Monday, January 02, 2017

The Inevitable Question from Relatives


You can mark life stages by the inevitable questions from relatives at family gatherings.  I remember “where do you want to go to college?” and “do you play basketball?”  (Nobody who ever saw me attempt to play basketball, and there weren’t many, ever asked that question again…)  Later, it was “so, seeing anyone?” or, from Dad, “been to church lately?”  In my mid-twenties, it was “what is your dissertation about?” and “what are you going to do with that?”  After The Boy was born, it was “sleep much lately?”  

This year, as my generation’s kids approach college age, it was “hey, you work at a college.  Why do colleges cost so much?”

It’s better than the dissertation question, but not by much.

To be fair, the question had a context.  The oldest kids in the rising generation are already in college, and there’s a wave -- including The Boy -- not far behind.  The ones already in college are attending smallish private colleges that are reasonably respected, but not nationally known.  They feature sticker prices around 60k per year, though my relatives don’t pay that much.  

I didn’t have a quick and easy answer.

In the public sector, the quick and easy answer is cost-shifting and public disinvestment.  But that wasn’t what they had in mind.  I mentioned that, but they wanted to know about the private colleges.  Where did a smallish school with an okay reputation in an unexciting area of the country get off charging $60,000 a year?

At least with the dissertation question, I could try to bore them until someone changed the subject.  But when it’s your kid, and your salary, there’s a distinct lack of boredom.  

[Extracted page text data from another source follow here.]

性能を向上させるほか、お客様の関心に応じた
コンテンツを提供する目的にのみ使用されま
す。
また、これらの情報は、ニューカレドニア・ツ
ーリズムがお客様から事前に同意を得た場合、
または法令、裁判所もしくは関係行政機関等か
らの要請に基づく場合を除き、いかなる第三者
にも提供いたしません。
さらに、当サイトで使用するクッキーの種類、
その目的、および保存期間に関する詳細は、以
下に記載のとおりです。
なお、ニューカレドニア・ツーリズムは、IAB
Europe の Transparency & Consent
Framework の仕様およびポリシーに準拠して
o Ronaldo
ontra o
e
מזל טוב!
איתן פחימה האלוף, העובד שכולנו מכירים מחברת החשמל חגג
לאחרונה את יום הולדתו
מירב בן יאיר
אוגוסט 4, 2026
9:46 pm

I didn’t go into Baumol’s Cost Disease, as much as I probably should have, because it would have required shifting into lecture mode, and that didn’t seem situationally appropriate.  (“Glad you asked.  Can we get a whiteboard in here?”)  The cost of health insurance is a contributor, though presumably it isn’t much higher for privates than for publics.  These schools don’t have high profile sports programs, so I couldn’t blame football stadiums.  I’m told the dorms are “fine,” but nothing extraordinary, so it’s not about living in the lap of luxury.  The usual story about lazy rivers and climbing walls doesn’t quite cut it.

I really didn’t know what to say.

The context is becoming more vivid, too.  The Boy is a sophomore in high school, with visions of med school in his future.  The Girl is three years behind him.  In a few years, I’ll start paying tuition, and will keep going for a while.  It’s not abstract.

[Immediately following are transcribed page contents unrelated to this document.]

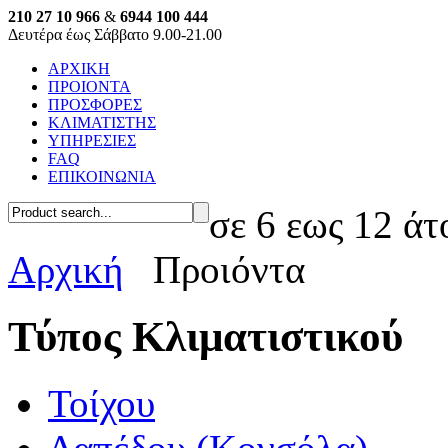
210 27 10 966
&
6944 100 444
Δευτέρα έως Σάββατο 9.00-21.00
ΑΡΧΙΚΗ
ΠΡΟΙΟΝΤΑ
ΠΡΟΣΦΟΡΕΣ
ΚΛΙΜΑΤΙΣΤΗΣ
ΥΠΗΡΕΣΙΕΣ
FAQ
ΕΠΙΚΟΙΝΩΝΙΑ
σε 6 εως 12 άτ
Αρχική
Προιόντα
Τύπος Κλιματιστικού
Τοίχου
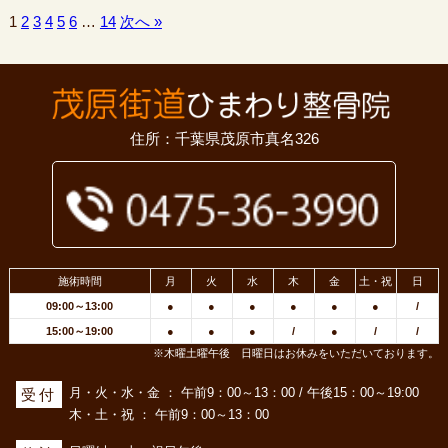
1
2
3
4
5
6
…
14
次へ »
住所：千葉県茂原市真名326
施術時間
月
火
水
木
金
土・祝
日
09:00～13:00
●
●
●
●
●
●
/
15:00～19:00
●
●
●
/
●
/
/
※木曜土曜午後 日曜日はお休みをいただいております。
月・火・水・金 ： 午前9：00～13：00 / 午後15：00～19:00
受付
木・土・祝 ： 午前9：00～13：00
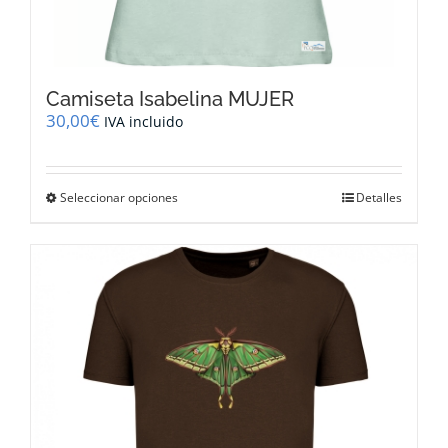
Camiseta Isabelina MUJER
30,00
€
IVA incluido
Este
Seleccionar opciones
Detalles
producto
tiene
múltiples
variantes.
Las
opciones
se
pueden
elegir
en
la
página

And I say this as someone who eats, sleeps, and breathes higher ed.  I get more annoyed than most at the media barrage of “is college worth it?” articles written by people who went to college.  I’m always ready to combat the “elitist academic” label when used by self-styled populists to hoard wealth.  I’m an unabashed partisan of higher education, and have been for a long time.  My suggested changes to it are in the spirit of making it sustainable, and helping it fulfill its promise for even more people.  

Even with all that, I really couldn’t defend Generic Private College charging 60k.  I just couldn’t.  

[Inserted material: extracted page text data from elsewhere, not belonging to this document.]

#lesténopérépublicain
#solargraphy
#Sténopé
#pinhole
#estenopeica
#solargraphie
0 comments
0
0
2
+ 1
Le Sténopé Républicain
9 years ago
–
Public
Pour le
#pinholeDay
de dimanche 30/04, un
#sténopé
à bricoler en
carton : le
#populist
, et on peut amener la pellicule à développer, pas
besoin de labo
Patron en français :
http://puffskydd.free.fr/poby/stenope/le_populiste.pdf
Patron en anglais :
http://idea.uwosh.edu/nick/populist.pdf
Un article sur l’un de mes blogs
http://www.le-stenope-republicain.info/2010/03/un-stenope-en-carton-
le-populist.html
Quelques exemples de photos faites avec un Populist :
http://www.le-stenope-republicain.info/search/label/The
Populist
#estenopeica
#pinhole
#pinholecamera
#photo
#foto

I understand the value proposition of paying top dollar for a gold-plated degree, and I understand the value proposition of paying much less for a solid one.  But paying top dollar for a merely solid one?  I’m at a loss.

The industry insider in me knows that many of those colleges survive by playing a sort of Russian roulette with discount rates, but I wonder at the sustainability of that.  When you’ve effectively hit the point at which your entire tuition increase simply goes to discounts, you’ve hit the revenue ceiling.  

Part of the pain of inevitable questions is that they usually include a recognizable grain of truth.  My relatives’ question did.  And as someone who will start footing tuition bills sooner than I want to admit, they had a point.